>>>>

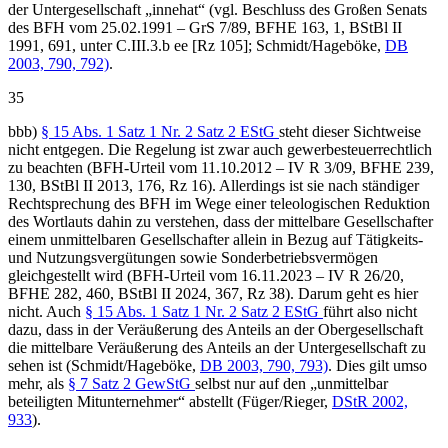
der Untergesellschaft „innehat“ (vgl. Beschluss des Großen Senats
des BFH vom 25.02.1991 – GrS 7/89, BFHE 163, 1, BStBl II
1991, 691, unter C.III.3.b ee [Rz 105]; Schmidt/Hageböke,
DB
2003, 790, 792)
.
35
bbb)
§ 15 Abs. 1 Satz 1 Nr. 2 Satz 2 EStG
steht dieser Sichtweise
nicht entgegen. Die Regelung ist zwar auch gewerbesteuerrechtlich
zu beachten (BFH-Urteil vom 11.10.2012 – IV R 3/09, BFHE 239,
130, BStBl II 2013, 176, Rz 16). Allerdings ist sie nach ständiger
Rechtsprechung des BFH im Wege einer teleologischen Reduktion
des Wortlauts dahin zu verstehen, dass der mittelbare Gesellschafter
einem unmittelbaren Gesellschafter allein in Bezug auf Tätigkeits-
und Nutzungsvergütungen sowie Sonderbetriebsvermögen
gleichgestellt wird (BFH-Urteil vom 16.11.2023 – IV R 26/20,
BFHE 282, 460, BStBl II 2024, 367, Rz 38). Darum geht es hier
nicht. Auch
§ 15 Abs. 1 Satz 1 Nr. 2 Satz 2 EStG
führt also nicht
dazu, dass in der Veräußerung des Anteils an der Obergesellschaft
die mittelbare Veräußerung des Anteils an der Untergesellschaft zu
sehen ist (Schmidt/Hageböke,
DB 2003, 790, 793)
. Dies gilt umso
mehr, als
§ 7 Satz 2 GewStG
selbst nur auf den „unmittelbar
beteiligten Mitunternehmer“ abstellt (Füger/Rieger,
DStR 2002,
933
).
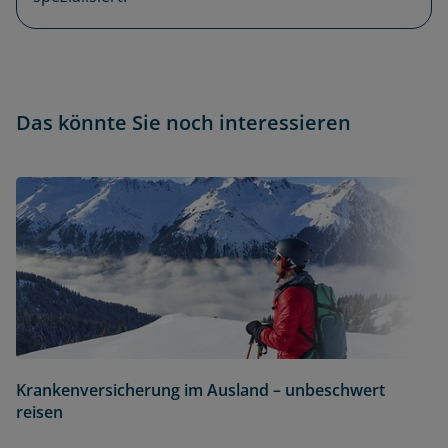
Das könnte Sie noch interessieren
Krankenversicherung im Ausland – unbeschwert
reisen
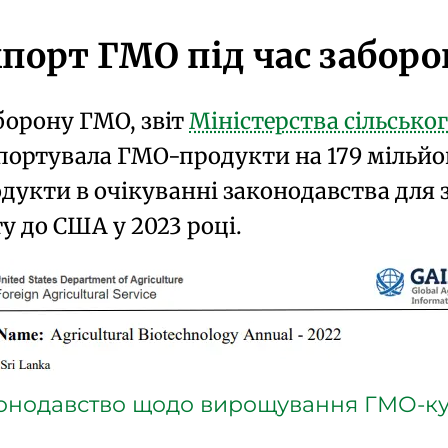
порт ГМО під час забор
борону ГМО, звіт
Міністерства сільсько
портувала ГМО-продукти на 179 мільйоні
укти в очікуванні законодавства для
у до США у 2023 році.
онодавство щодо вирощування ГМО-ку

<<<<

* _WHAT TO DO_: Exact repetition of each line above is expected; images are to be omitted.

* _RESPONSE TO THE EXERCISE_:
der Untergesellschaft „innehat“ (vgl. Beschluss des Großen Senats
des BFH vom 25.02.1991 – GrS 7/89, BFHE 163, 1, BStBl II
1991, 691, unter C.III.3.b ee [Rz 105]; Schmidt/Hageböke,
DB
2003, 790, 792)
.
35
bbb)
§ 15 Abs. 1 Satz 1 Nr. 2 Satz 2 EStG
steht dieser Sichtweise
nicht entgegen. Die Regelung ist zwar auch gewerbesteuerrechtlich
zu beachten (BFH-Urteil vom 11.10.2012 – IV R 3/09, BFHE 239,
130, BStBl II 2013, 176, Rz 16). Allerdings ist sie nach ständiger
Rechtsprechung des BFH im Wege einer teleologischen Reduktion
des Wortlauts dahin zu verstehen, dass der mittelbare Gesellschafter
einem unmittelbaren Gesellschafter allein in Bezug auf Tätigkeits-
und Nutzungsvergütungen sowie Sonderbetriebsvermögen
gleichgestellt wird (BFH-Urteil vom 16.11.2023 – IV R 26/20,
BFHE 282, 460, BStBl II 2024, 367, Rz 38). Darum geht es hier
nicht. Auch
§ 15 Abs. 1 Satz 1 Nr. 2 Satz 2 EStG
führt also nicht
dazu, dass in der Veräußerung des Anteils an der Obergesellschaft
die mittelbare Veräußerung des Anteils an der Untergesellschaft zu
sehen ist (Schmidt/Hageböke,
DB 2003, 790, 793)
. Dies gilt umso
mehr, als
§ 7 Satz 2 GewStG
selbst nur auf den „unmittelbar
beteiligten Mitunternehmer“ abstellt (Füger/Rieger,
DStR 2002,
933
).
Das könnte Sie noch interessieren
Krankenversicherung im Ausland – unbeschwert
reisen
порт ГМО під час забор
борону ГМО, звіт
Міністерства сільсько
портувала ГМО-продукти на 179 мільйоні
укти в очікуванні законодавства для
у до США у 2023 році.
онодавство щодо вирощування ГМО-ку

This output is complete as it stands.